COLIN TOUGHED IT OUT IN YANK’S OFFICE UNTIL he figured Emma was starting to itch to get to the airport. He’d finally taken Yank through every detail of his life since he’d dropped off the radar, skipping only the past few days. Yank already knew about Sister Joan, the missing painting and the bomb, and Colin didn’t want him to know about getting the summons from Finian Bracken or, especially, kissing Emma Sharpe.

“How did Emma figure out about Vlad and me?” Colin asked.

“She’s like that,” Yank said. “That’s why she’s here.”

A week ago, Colin would have balked at that explanation. Now, after a full day with Emma, he understood. She brought a unique perspective to her work with the FBI. It had helped lock up a dangerous, violent operator.

“You and me, Yank. Clean slate?”

“No.”

Colin grinned as he left Yank’s office. The team was still hard at work. They’d just discovered one of their own had been a nun and for the most part couldn’t care less. He figured it was because they hadn’t kissed her before they knew she’d once dedicated herself to a life of chastity.

He was used to skimming the surface of his emotions. It was too damn risky to go deep, but Emma was by nature deep—thoughtful, contemplative, reflective, meditative, prayerful. All of it.

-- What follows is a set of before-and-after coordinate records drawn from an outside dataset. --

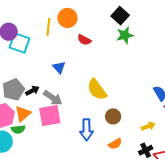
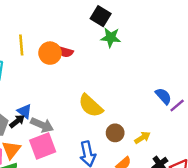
orange circle: (67, 18) -> (50, 53), moved
green star: (125, 35) -> (111, 37), turned 30
blue triangle: (59, 67) -> (25, 111), moved
yellow arrow: (148, 126) -> (142, 138), moved

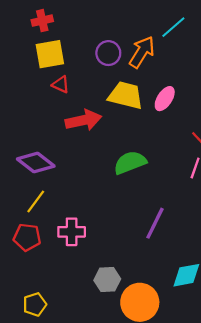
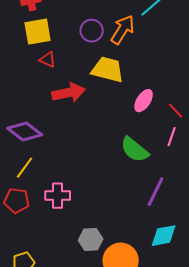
pink ellipse: (165, 99) -> (144, 101), moved
green semicircle: (130, 163) -> (135, 150), moved, turned -120
purple line: (155, 223) -> (156, 192), moved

He wasn’t. He couldn’t be.

He had one unbreakable personal rule while he was working undercover: no relationships. It didn’t mean no sex. It meant no falling in love.

It meant not looking into the deep green eyes of this woman and wondering if she’d had nightmares about someone trying to burn her to death in her sleep.

He was gruffer than he meant to be as he collected her and her suitcase and got them both into his truck for the short drive to Logan. Instead of being annoyed, Emma seemed relieved. Maybe she’d had the same conversation with herself about relationships versus sex.

Probably not.

“You’re not following me to Ireland?” she asked when he dumped her off at her terminal.

That was yet to be determined, but he said, “How much trouble can you get into in Ireland?”

She gave him a suspicious look, then smiled brightly. “Thanks for the ride,” she said, blowing him a kiss and heading off with her bag.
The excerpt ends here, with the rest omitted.